Aim of the task :: Do not include the pictures; repeat the rest of the data exactly.

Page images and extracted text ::
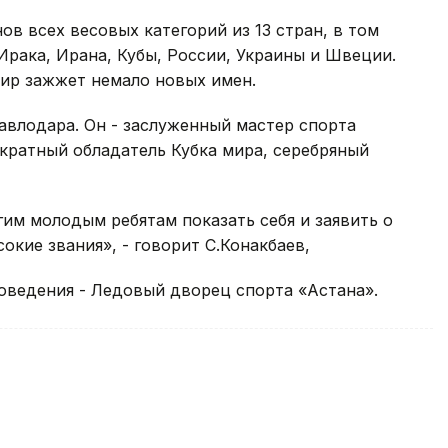
в всех весовых категорий из 13 стран, в том
Ирака, Ирана, Кубы, России, Украины и Швеции.
ир зажжет немало новых имен.
авлодара. Он - заслуженный мастер спорта
кратный обладатель Кубка мира, серебряный
им молодым ребятам показать себя и заявить о
окие звания», - говорит С.Конакбаев,
оведения - Ледовый дворец спорта «Астана».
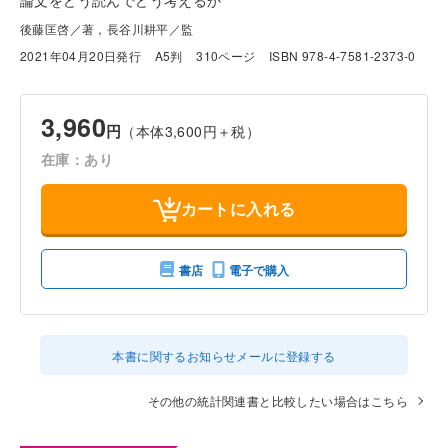
論文をどう読んでどう考えるか
後藤匡啓／著，長谷川耕平／監
2021年04月20日発行
A5判
310ページ
ISBN 978-4-7581-2373-0
3,960
円
（本体3,600円＋税）
在庫：あり
カートに入れる
書店
電子で購入
本書に関するお知らせメールに登録する
その他の統計関連書と比較したい場合はこちら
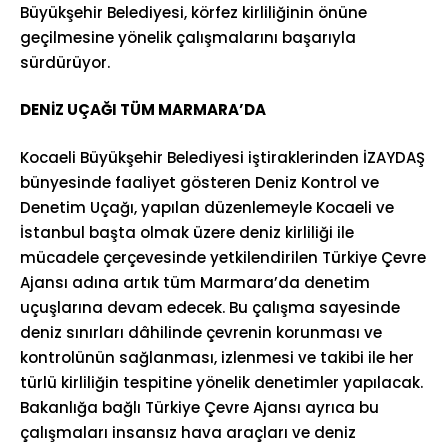
Büyükşehir Belediyesi, körfez kirliliğinin önüne
geçilmesine yönelik çalışmalarını başarıyla
sürdürüyor.
DENİZ UÇAĞI TÜM MARMARA’DA
Kocaeli Büyükşehir Belediyesi iştiraklerinden İZAYDAŞ
bünyesinde faaliyet gösteren Deniz Kontrol ve
Denetim Uçağı, yapılan düzenlemeyle Kocaeli ve
İstanbul başta olmak üzere deniz kirliliği ile
mücadele çerçevesinde yetkilendirilen Türkiye Çevre
Ajansı adına artık tüm Marmara’da denetim
uçuşlarına devam edecek. Bu çalışma sayesinde
deniz sınırları dâhilinde çevrenin korunması ve
kontrolünün sağlanması, izlenmesi ve takibi ile her
türlü kirliliğin tespitine yönelik denetimler yapılacak.
Bakanlığa bağlı Türkiye Çevre Ajansı ayrıca bu
çalışmaları insansız hava araçları ve deniz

Written response ::
в всех весовых категорий из 13 стран, в том
Ирака, Ирана, Кубы, России, Украины и Швеции.
ир зажжет немало новых имен.
авлодара. Он - заслуженный мастер спорта
кратный обладатель Кубка мира, серебряный
им молодым ребятам показать себя и заявить о
окие звания», - говорит С.Конакбаев,
оведения - Ледовый дворец спорта «Астана».
論文をどう読んでどう考えるか
後藤匡啓／著，長谷川耕平／監
2021年04月20日発行
A5判
310ページ
ISBN 978-4-7581-2373-0
3,960
円
（本体3,600円＋税）
在庫：あり
カートに入れる
書店
電子で購入
本書に関するお知らせメールに登録する
その他の統計関連書と比較したい場合はこちら
Büyükşehir Belediyesi, körfez kirliliğinin önüne
geçilmesine yönelik çalışmalarını başarıyla
sürdürüyor.
DENİZ UÇAĞI TÜM MARMARA’DA
Kocaeli Büyükşehir Belediyesi iştiraklerinden İZAYDAŞ
bünyesinde faaliyet gösteren Deniz Kontrol ve
Denetim Uçağı, yapılan düzenlemeyle Kocaeli ve
İstanbul başta olmak üzere deniz kirliliği ile
mücadele çerçevesinde yetkilendirilen Türkiye Çevre
Ajansı adına artık tüm Marmara’da denetim
uçuşlarına devam edecek. Bu çalışma sayesinde
deniz sınırları dâhilinde çevrenin korunması ve
kontrolünün sağlanması, izlenmesi ve takibi ile her
türlü kirliliğin tespitine yönelik denetimler yapılacak.
Bakanlığa bağlı Türkiye Çevre Ajansı ayrıca bu
çalışmaları insansız hava araçları ve deniz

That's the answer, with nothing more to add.